Having leapt gracefully into new pastures with their 1977 album, Songs From The Wood, Jethro Tull had successfully cross-bred their prog-rock sensibilities with a folk-rock sound inspired by the myths and fairy tales of medieval England. It was, however, time for another change. After moving to a 15,000-acre estate on the idyllic Isle Of Skye, in Scotland, with his new wife, songwriter Ian Anderson quickly fell in love with the Hebrides and began styling himself as a country squire as he began work on his band’s 11th album, Heavy Horses.
Listen to ‘Heavy Horses’ here.
Withdrawing from the urban trappings of modern life, Anderson began to channel his fondness for the countryside into new songs that had a more down-to-earth feel, expressing his affection for the horses that roamed the land, as well as a wistful reverence for nature. Dedicated to the “indigenous working ponies and horses of Great Britain”, it was clear Heavy Horses would be a completely different beast from what had come before.
“It’s unashamedly about something that was lamenting the passing of an age”
With recording underway at Maison Rouge Studio, in London, in the latter half of 1977, Heavy Horses looked set to keep pace with the same folk-rock gallop of Songs Of The Wood but jettisoned that album’s Elizabethan-era whimsy in favour of a nostalgia of a very different hue. Conscious of how the Industrial Age had spelt the end of a rural way of life, Anderson’s new songs were poetic musings on a bygone era of rustic living. Having proven himself as a keen social commentator on Aqualung and Thick As A Brick, Heavy Horses saw him use animal metaphors to draw analogies with how people live their lives today. “It’s unashamedly about something that was lamenting the passing of an age,” Anderson said of the album.

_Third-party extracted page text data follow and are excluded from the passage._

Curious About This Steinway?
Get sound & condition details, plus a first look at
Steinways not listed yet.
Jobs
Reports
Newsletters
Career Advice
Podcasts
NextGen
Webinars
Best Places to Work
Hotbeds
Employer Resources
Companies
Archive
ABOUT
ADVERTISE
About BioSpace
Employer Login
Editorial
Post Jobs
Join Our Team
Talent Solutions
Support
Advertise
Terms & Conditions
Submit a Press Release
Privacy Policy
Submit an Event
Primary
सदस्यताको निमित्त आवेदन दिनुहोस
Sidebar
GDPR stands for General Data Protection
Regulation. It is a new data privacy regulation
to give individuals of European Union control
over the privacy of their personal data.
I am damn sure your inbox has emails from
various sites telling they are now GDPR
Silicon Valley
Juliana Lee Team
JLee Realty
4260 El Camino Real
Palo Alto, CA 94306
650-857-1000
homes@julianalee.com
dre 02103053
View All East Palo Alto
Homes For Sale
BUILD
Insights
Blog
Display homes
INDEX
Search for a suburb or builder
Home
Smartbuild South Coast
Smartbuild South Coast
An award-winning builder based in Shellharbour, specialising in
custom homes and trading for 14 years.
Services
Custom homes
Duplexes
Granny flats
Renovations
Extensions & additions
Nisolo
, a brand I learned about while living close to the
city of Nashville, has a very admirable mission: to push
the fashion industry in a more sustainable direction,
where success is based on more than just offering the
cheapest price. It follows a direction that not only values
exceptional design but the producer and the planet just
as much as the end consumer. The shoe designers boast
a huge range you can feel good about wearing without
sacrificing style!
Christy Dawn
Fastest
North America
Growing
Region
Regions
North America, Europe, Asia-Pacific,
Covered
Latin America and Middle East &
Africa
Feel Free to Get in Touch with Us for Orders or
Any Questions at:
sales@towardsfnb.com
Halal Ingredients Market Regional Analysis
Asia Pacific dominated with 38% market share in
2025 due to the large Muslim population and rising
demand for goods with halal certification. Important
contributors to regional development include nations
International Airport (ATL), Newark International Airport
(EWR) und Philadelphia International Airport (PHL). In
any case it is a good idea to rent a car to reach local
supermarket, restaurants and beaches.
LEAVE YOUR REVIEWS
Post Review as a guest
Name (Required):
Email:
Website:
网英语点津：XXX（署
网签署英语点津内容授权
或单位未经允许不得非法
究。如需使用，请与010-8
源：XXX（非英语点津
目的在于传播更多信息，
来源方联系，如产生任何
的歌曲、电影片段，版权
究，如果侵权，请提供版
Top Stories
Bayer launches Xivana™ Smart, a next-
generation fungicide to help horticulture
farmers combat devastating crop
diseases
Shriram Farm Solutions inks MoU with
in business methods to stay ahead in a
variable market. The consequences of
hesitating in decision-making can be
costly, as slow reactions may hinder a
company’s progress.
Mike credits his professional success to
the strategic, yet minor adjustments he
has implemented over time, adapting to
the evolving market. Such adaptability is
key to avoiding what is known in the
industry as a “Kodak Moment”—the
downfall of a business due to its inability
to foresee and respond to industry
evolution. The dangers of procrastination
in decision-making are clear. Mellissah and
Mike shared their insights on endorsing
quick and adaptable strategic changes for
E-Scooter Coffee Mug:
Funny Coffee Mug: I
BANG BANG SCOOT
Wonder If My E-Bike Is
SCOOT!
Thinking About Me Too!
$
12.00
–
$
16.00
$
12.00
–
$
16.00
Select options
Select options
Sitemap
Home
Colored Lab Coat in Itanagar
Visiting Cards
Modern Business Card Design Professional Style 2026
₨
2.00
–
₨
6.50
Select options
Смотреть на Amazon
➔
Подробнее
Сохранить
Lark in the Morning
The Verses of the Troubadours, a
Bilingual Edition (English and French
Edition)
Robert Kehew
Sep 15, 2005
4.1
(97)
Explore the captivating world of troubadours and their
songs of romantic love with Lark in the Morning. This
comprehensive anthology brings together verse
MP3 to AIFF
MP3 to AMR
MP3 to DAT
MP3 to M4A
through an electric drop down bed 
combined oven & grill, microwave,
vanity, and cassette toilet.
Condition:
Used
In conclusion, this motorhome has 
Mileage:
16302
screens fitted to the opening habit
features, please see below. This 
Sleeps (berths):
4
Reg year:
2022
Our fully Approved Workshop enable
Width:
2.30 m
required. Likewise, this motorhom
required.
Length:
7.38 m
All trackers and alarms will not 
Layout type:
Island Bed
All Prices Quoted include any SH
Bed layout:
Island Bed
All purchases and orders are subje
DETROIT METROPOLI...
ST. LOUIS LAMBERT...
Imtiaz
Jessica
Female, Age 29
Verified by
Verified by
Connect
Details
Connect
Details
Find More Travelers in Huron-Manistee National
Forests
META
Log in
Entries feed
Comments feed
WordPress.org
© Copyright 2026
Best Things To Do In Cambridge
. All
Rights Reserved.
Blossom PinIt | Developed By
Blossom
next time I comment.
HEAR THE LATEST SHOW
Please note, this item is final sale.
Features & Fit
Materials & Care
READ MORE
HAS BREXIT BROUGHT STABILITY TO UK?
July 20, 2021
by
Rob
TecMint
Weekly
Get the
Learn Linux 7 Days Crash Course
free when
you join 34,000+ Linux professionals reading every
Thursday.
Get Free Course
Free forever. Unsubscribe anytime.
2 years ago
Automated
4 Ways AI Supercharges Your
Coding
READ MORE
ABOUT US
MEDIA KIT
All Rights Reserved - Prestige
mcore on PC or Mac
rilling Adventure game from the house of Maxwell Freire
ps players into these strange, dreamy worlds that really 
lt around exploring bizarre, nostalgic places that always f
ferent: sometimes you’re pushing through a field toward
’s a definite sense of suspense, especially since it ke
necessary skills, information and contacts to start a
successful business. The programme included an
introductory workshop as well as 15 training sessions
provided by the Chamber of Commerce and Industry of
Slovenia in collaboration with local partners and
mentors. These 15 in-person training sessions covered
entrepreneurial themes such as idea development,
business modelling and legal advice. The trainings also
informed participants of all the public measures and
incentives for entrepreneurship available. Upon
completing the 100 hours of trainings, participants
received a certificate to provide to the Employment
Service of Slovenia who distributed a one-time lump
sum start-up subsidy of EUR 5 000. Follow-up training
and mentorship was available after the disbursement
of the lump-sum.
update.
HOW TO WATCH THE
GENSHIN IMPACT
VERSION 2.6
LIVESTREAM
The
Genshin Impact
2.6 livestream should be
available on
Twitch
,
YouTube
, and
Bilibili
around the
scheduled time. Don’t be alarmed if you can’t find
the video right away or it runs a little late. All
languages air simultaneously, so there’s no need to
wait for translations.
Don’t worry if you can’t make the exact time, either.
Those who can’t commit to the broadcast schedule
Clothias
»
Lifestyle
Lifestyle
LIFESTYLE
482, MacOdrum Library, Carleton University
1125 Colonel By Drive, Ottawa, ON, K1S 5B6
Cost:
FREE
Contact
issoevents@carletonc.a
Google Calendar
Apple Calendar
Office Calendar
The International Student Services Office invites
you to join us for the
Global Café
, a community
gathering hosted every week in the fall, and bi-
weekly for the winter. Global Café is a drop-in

Heavy Horses’ sole single was Moths, released in March 1978 and fluttering with anthropomorphic imagery and lovelorn lyrics that recall the Romantic poet John Clare (“We soared on powdered wings/Circling our tomorrows/In the wary month of spring”). Dark yet winsome, it touches on the suicidal impulses of moths – and even lemmings – to explore the doomed desires of star-crossed lovers.